S'porean parents spend average 7.9 hours a week helping kids with homework

80% of parents gave good ratings for teaching quality in schools.

Tanya Ong | July 03, 2018, 05:49 PM

Even though parents in Singapore are long done with school work, they are still confronting homework.

This is so as parents in Singapore spend an average of 7.9 hours a week helping their children with homework.

This is according to the Global Parents Survey 2018, done by the Varkey Foundation, a charity that aims to improve the education of underprivileged children around the world.

Helping children with schoolwork

After querying 27,500 parents in 29 countries, the survey found that parents from India spend the most time helping their kids with homework.

At an average of 12 hours per week, this ranks them way ahead of Vietnam respondents, who came in second with an average of 10.2 hours.

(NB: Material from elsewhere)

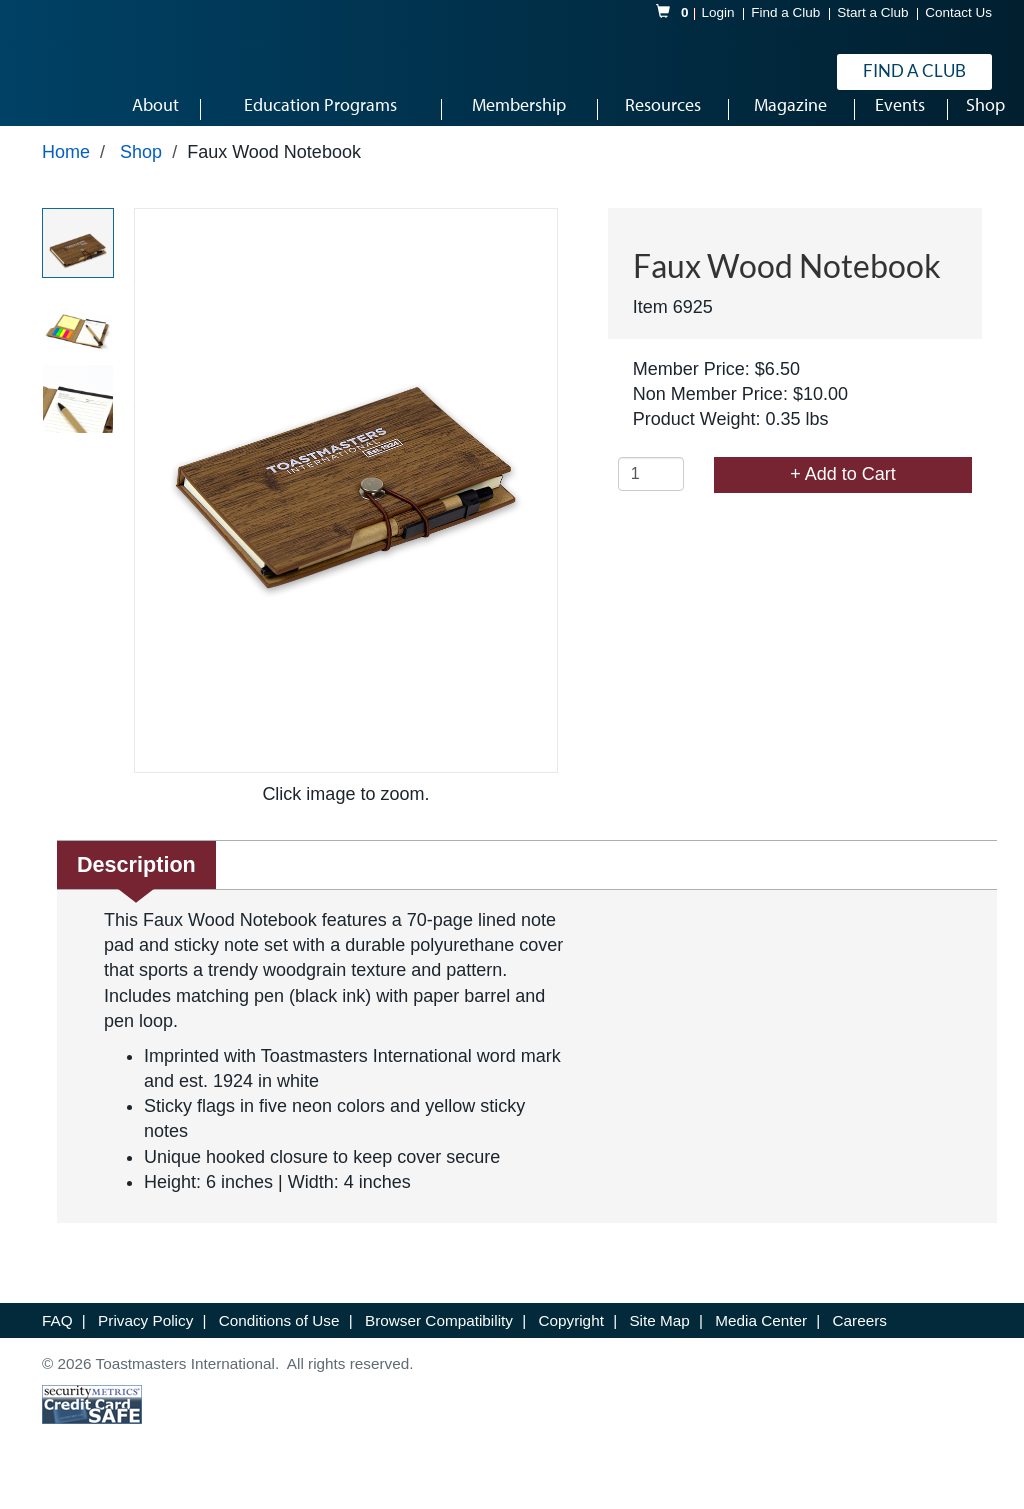 This screenshot has width=1024, height=1509. What do you see at coordinates (101, 74) in the screenshot?
I see `[logo]` at bounding box center [101, 74].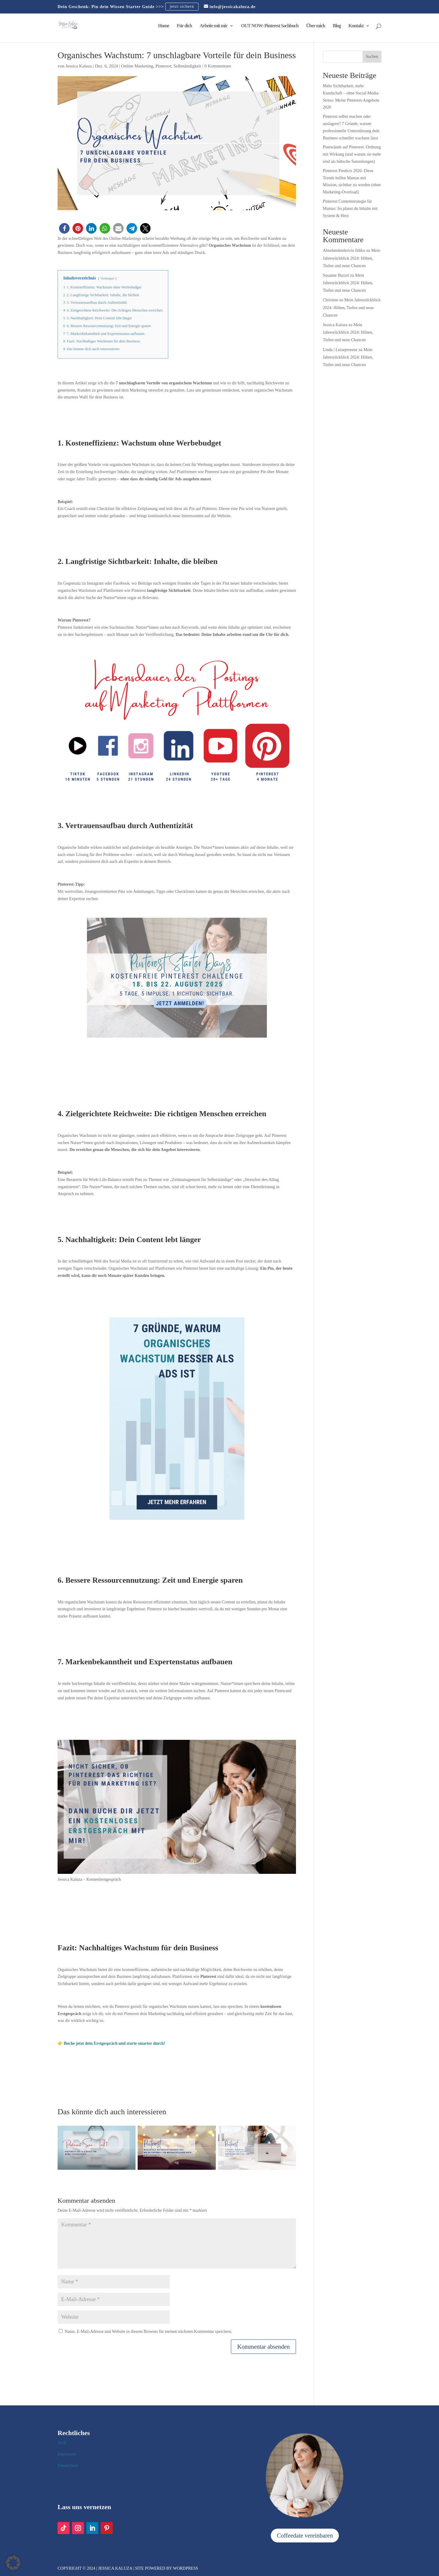 This screenshot has width=439, height=2576. I want to click on Selbständigkeit, so click(187, 66).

Singaporean parents come in eighth at 7.9 hours per week, which is still way above the global average of 6.7 hours.

Some 29 percent of Singaporean parents reported spending seven hours or more a week dedicated to this task.

However, there was 27 percent who did not help their children at all.

Globally, better-educated parents were also the most likely to offer help -- 39 percent of those who had only been educated to primary level gave no help at all.

Singapore an exception?

The study found that parents in emerging economies spend more time helping children with schoolwork than those in richer nations.

Most of the developed nations are recorded to be below the global average: Finland has an average of 3.1 hours, while Australia has an average of 4.4 hours.

At 7.9 hours, Singapore is an exception for developed nations.

And yet, 42 percent of Singaporean parents surveyed felt that they spend too little time helping with their child's education.

[related_story]

Confidence in school

Even for Singapore parents who spend a higher-than-global average number of hours on their children's homework, confidence levels for quality of teaching are high.

Some 80 percent of Singapore parents rated the school quality as "fairly good" or "very good".

However, there is little relationship between how good educational outcomes are nationally (measured by the PISA international educational rankings) and parental confidence in teaching quality.

For example, 60 percent of those in Japan and 43 percent of parents in South Korea had low levels of confidence in the quality of education, although these countries excelled in the PISA rankings.